Reputation: 593
How to prevent data.frame function from sorting out my data, I used match() to prevent sorting in my initial code, but when I moved to ggplot, with the use of data.frame, it seems it sorts out the data, but I want ot keep the data as is, so they can the same way in the plot.
Data are in this link
My code with help from some great coders on this community, the first part keep the data sorted the way I want:
library(dplyr, warn.conflicts = FALSE)
library(tidyverse, warn.conflicts = FALSE)
library(stringr, warn.conflicts = FALSE)
library(matrixStats, warn.conflicts = FALSE)
library(pheatmap, warn.conflicts = FALSE)
library(heatmaps, warn.conflicts = FALSE)
library(ggplot2, warn.conflicts = FALSE)
dfc <- read.csv(url("https://github.com/learnseq/learning/raw/main/GSE133399_Fig2_FPKM.csv"))
values <- c('S100a10', 'Esm1', 'Itgb1', 'Anxa2', 'Hist1h1b',
'Il2rb', 'Lgals1', 'Mki67', 'Rora', 'S100a4',
'S100a6', 'Adam8', 'Areg', 'Bcl2l1', 'Calca',
'Capg', 'Ccr2', 'Cd44', 'Csda', 'Ehd1',
'Id2', 'Il10', 'Il1rl1', 'Il2ra', 'Lmna',
'Maf', 'Penk', 'Podnl1', 'Tiam1', 'Vim',
'Ern1', 'Furin', 'Ifng', 'Igfbp7', 'Il13',
'Il4', 'Il5', 'Nrp1', 'Ptprs', 'Rbpj',
'Spry1', 'Tnfsf11', 'Vdr', 'Xcl1', 'Bmpr2',
'Csf1', 'Dst', 'Foxp3', 'Itgav', 'Itgb8',
'Lamc1', 'Myo1e', 'Pmaip1', 'Prdm1', 'Ptpn5',
'Ramp1', 'Sdc4')
dfg <- dfc[match(rev(values), dfc$tracking_id), ]
dfg$CD44low_rep <- rowMeans(dfg[,c('CD44low_rep1', 'CD44low_rep2')], na.rm=TRUE)
dfg$CD44hi_CD69low_rep <- rowMeans(dfg[,c('CD44hi_CD69low_rep1', 'CD44hi_CD69low_rep2')], na.rm=TRUE)
dfg$CD44hi_CD69hi_CD103low_rep <- rowMeans(dfg[,c('CD44hi_CD69hi_CD103low_rep1', 'CD44hi_CD69hi_CD103low_rep2')], na.rm=TRUE)
dfg$CD44hi_CD69hi_CD103hi_rep <- rowMeans(dfg[,c('CD44hi_CD69hi_CD103hi_rep1', 'CD44hi_CD69hi_CD103hi_rep2')], na.rm=TRUE)
rownameshm <-paste(dfg[,1])
colnameshm <- paste(dQuote(colnames(dfg[0, 10:13])), collapse = ", ")

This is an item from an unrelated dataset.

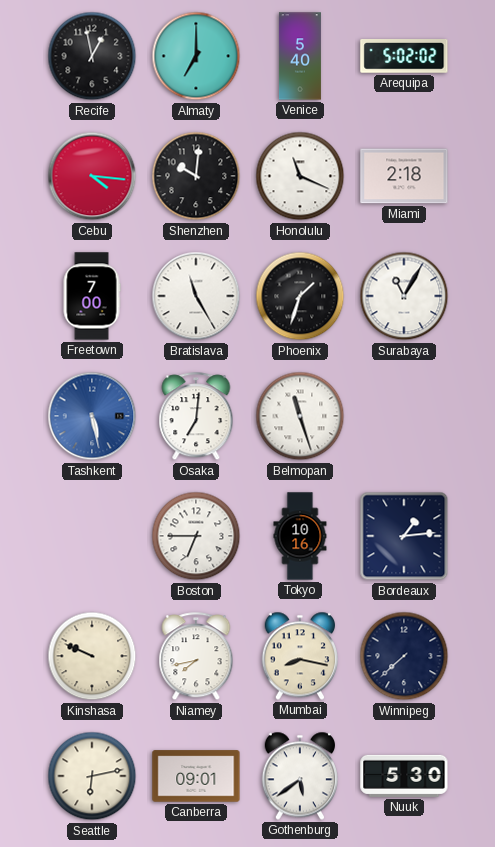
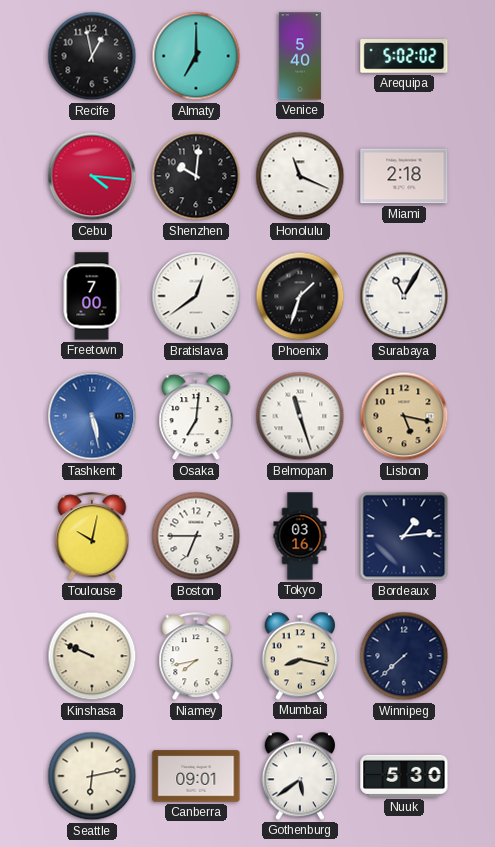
Bratislava: 11:25 -> 12:39
Lisbon: none -> 5:17
Toulouse: none -> 10:02
Tokyo: 10:16 -> 03:16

dfg$Mean <- rowMeans(dfg[,10:13])
dfg$sd <- rowSds(as.matrix(dfg[,10:13]))
zScore <- function(p){
for(n in 10:13){
p[[n]]=(as.numeric(p[[n]])-as.numeric(p[[14]]))/as.numeric(p[[15]])
}
return(p)
}
Matrix_zScore <- t(apply(dfg,1,zScore))
Matrix_zScore_temp <- mapply(Matrix_zScore[,10:13], FUN=as.numeric)
Matrix_zScore_temp <- matrix(data=Matrix_zScore_temp, ncol=4, nrow=57)
Matrix_zScore_temp1<-as.data.frame(Matrix_zScore_temp)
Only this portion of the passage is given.